By Evan R. Goldstein
The day after the presidential election, Mark Lilla had to get something off his chest. “I wrote in a fever,” he says. The article that resulted, which appeared in The New York Times, argues that “American liberalism has slipped into a kind of moral panic about racial, gender, and sexual identity that has distorted liberalism’s message and prevented it from becoming a unifying force.”
Mr. Lilla, a professor of humanities at Columbia University, pinned the blame, in part, on academe and its fixation on identity politics. “How to explain to the average voter the supposed moral urgency of giving college students the right to choose … gender pronouns?” he asked. “How not to laugh along with those voters at the story of a University of Michigan prankster who wrote in ‘His Majesty’?”

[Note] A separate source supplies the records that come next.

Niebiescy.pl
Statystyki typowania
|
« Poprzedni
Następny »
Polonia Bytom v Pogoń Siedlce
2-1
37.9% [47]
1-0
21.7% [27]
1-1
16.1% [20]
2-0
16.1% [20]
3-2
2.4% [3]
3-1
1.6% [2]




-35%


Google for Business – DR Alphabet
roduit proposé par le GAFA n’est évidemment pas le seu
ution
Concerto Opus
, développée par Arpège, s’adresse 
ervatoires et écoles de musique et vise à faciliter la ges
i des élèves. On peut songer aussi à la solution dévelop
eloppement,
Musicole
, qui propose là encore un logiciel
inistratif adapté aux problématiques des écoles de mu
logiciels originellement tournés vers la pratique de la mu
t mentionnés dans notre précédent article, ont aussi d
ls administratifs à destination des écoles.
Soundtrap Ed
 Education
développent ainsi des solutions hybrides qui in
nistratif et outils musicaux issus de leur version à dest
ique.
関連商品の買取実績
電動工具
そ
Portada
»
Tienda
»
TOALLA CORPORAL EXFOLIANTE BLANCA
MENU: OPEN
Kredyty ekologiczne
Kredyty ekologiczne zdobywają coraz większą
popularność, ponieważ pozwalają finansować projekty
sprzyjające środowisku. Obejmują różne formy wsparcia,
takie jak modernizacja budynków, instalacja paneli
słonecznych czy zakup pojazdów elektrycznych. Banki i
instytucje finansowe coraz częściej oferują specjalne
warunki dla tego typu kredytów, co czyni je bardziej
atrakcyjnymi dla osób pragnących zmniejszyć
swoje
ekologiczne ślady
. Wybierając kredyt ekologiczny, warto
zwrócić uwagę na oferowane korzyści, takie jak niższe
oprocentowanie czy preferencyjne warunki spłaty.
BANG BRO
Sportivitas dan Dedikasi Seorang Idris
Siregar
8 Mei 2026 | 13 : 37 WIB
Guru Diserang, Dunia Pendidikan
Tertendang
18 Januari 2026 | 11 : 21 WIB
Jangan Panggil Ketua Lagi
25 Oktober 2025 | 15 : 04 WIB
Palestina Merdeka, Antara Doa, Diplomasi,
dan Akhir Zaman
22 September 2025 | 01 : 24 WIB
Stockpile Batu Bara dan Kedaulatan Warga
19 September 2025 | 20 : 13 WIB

The article has provoked an avalanche of response and rebuttal. “Stop blaming our society’s political and social crises on campus-based demands for color- and gender- coded justice that reflect the crises far more than they cause them,” wrote Jim Sleeper, a lecturer in political science at Yale University, in the Times. “It is unconscionable, this know-better recrimination, directed at the very people who just put the most work and energy into defeating Trumpism, coming from those who will be made least vulnerable by Trump’s ascension,” wrote Rebecca Traister in New York magazine.